According to him sudden changes in the interest rates will be very dangerous for them. According to him Annaly (NYSE:NLY) and similar companies make money from mortgage backed securities on which an agreed fixed amount of interest is paid for a particular amount of time. The borrowed money generates profit from the spread difference between the two intervals and if Annaly (NYSE:NLY) Management is paying a 2.5% interest and the short term fluctuates to 3% then it’s obvious how the company’s profits will be effected, negatively.

This is exactly what happened in 2013 when Annaly (NYSE:NLY)’s profits dropped dramatically because of the sudden fluctuations in the mortgage rates. Long story short mortgage real estate investment trusts works splendidly if the interest rates don’t fluctuate.But if you think the interest rates have a tendency to suddenly fluctuate in the near future then you probably should avoid Annaly (NYSE:NLY) Capital Management and other real estate investment trust businesses.

Now according to another analyst Patrick Morris,Annaly (NYSE:NLY) is an extremely high dividend yielding company, it may be attractive to others but not to him. The reason he gives is the characteristics of the business which include high risk probability. According to him,Annaly (NYSE:NLY) neither manufacture goods nor does it provides services.It’s a money lending company whose biggest flaw is its sudden fluctuating interest rate movements which are totally out of its grasp.

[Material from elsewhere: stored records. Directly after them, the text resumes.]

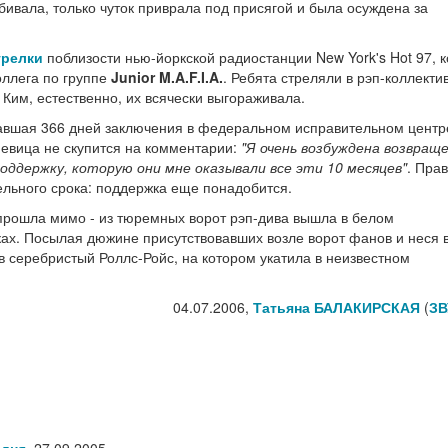
 убивала, только чуток приврала под присягой и была осуждена за
трелки
поблизости нью-йоркской радиостанции New York's Hot 97, 
оллега по группе
Junior M.A.F.I.A.
. Ребята стреляли в рэп-коллектив
и Ким, естественно, их всячески выгораживала.
ывавшая 366 дней заключения в федеральном исправительном центр
Певица не скупится на комментарии:
"Я очень возбуждена возвращ
поддержку, которую они мне оказывали все эти 10 месяцев"
. Прав
ельного срока: поддержка еще понадобится.
 прошла мимо - из тюремных ворот рэп-дива вышла в белом
ах. Посылая дюжине присутствовавших возле ворот фанов и неся в
 серебристый Роллс-Ройс, на котором укатила в неизвестном
04.07.2006,
Татьяна БАЛАКИРСКАЯ
(
ЗВ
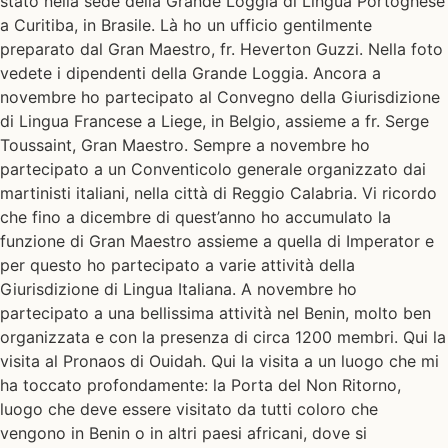
stato nella sede della Grande Loggia di Lingua Portoghese
a Curitiba, in Brasile. Là ho un ufficio gentilmente
preparato dal Gran Maestro, fr. Heverton Guzzi. Nella foto
vedete i dipendenti della Grande Loggia. Ancora a
novembre ho partecipato al Convegno della Giurisdizione
di Lingua Francese a Liege, in Belgio, assieme a fr. Serge
Toussaint, Gran Maestro. Sempre a novembre ho
partecipato a un Conventicolo generale organizzato dai
martinisti italiani, nella città di Reggio Calabria. Vi ricordo
che fino a dicembre di quest’anno ho accumulato la
funzione di Gran Maestro assieme a quella di Imperator e
per questo ho partecipato a varie attività della
Giurisdizione di Lingua Italiana. A novembre ho
partecipato a una bellissima attività nel Benin, molto ben
organizzata e con la presenza di circa 1200 membri. Qui la
visita al Pronaos di Ouidah. Qui la visita a un luogo che mi
ha toccato profondamente: la Porta del Non Ritorno,
luogo che deve essere visitato da tutti coloro che
vengono in Benin o in altri paesi africani, dove si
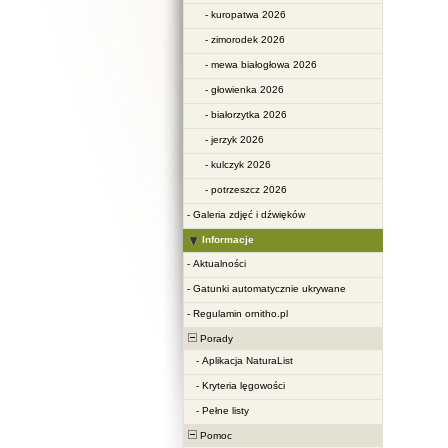
-
kuropatwa 2026
-
zimorodek 2026
-
mewa białogłowa 2026
-
głowienka 2026
-
białorzytka 2026
-
jerzyk 2026
-
kulczyk 2026
-
potrzeszcz 2026
-
Galeria zdjęć i dźwięków
Informacje
-
Aktualności
-
Gatunki automatycznie ukrywane
-
Regulamin ornitho.pl
Porady
-
Aplikacja NaturaList
-
Kryteria lęgowości
-
Pełne listy
Pomoc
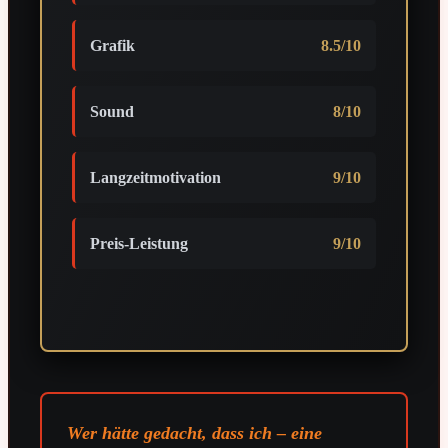
Grafik
8.5/10
Sound
8/10
Langzeitmotivation
9/10
Preis-Leistung
9/10
Wer hätte gedacht, dass ich – eine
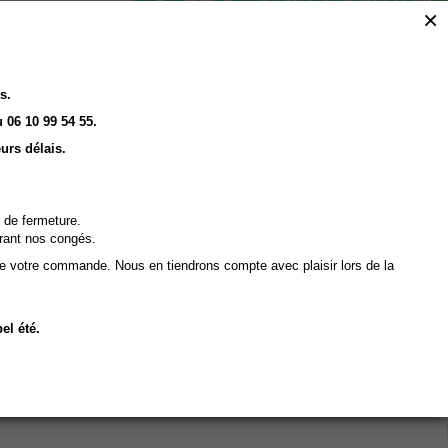
×
s.
 06 10 99 54 55.
urs délais.
 de fermeture.
rant nos congés.
de votre commande. Nous en tiendrons compte avec plaisir lors de la
Click and Collect
Vous Réservez en ligne
el été.
Nous préparons
Vous retirez en magasin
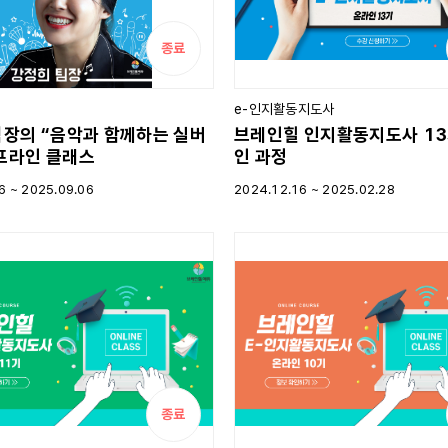
종료
e-인지활동지도사
팀장의 “음악과 함께하는 실버
브레인힐 인지활동지도사 13
프라인 클래스
인 과정
6 ~
2025.09.06
2024.12.16 ~
2025.02.28
종료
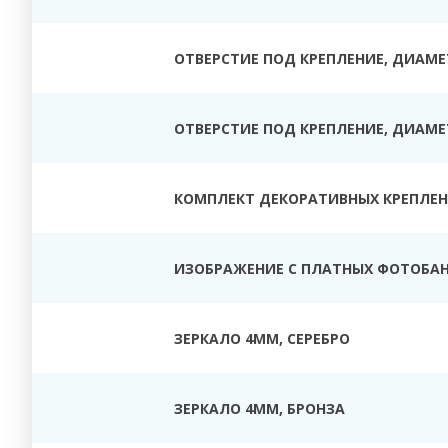
ОТВЕРСТИЕ ПОД КРЕПЛЕНИЕ, ДИАМЕТ
ОТВЕРСТИЕ ПОД КРЕПЛЕНИЕ, ДИАМЕТ
КОМПЛЕКТ ДЕКОРАТИВНЫХ КРЕПЛЕНИ
ИЗОБРАЖЕНИЕ С ПЛАТНЫХ ФОТОБАН
ЗЕРКАЛО 4ММ, СЕРЕБРО
ЗЕРКАЛО 4ММ, БРОНЗА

According to the third Analyst Jordan Wathen, in the long run the mortgage Real estate investment trusts businesses are only good at doing one thing: they blowup. He thinks that Real estate investment trusts since the 60’s have not been able to keep their rhythm with the market. He says if a person invested $2000 in 1970’s in the REIT sector, then the principal amount today would be worth less than $120.These businesses resembling Annaly (NYSE:NLY) are all working on educated guesseswhich is a highly uncertain business.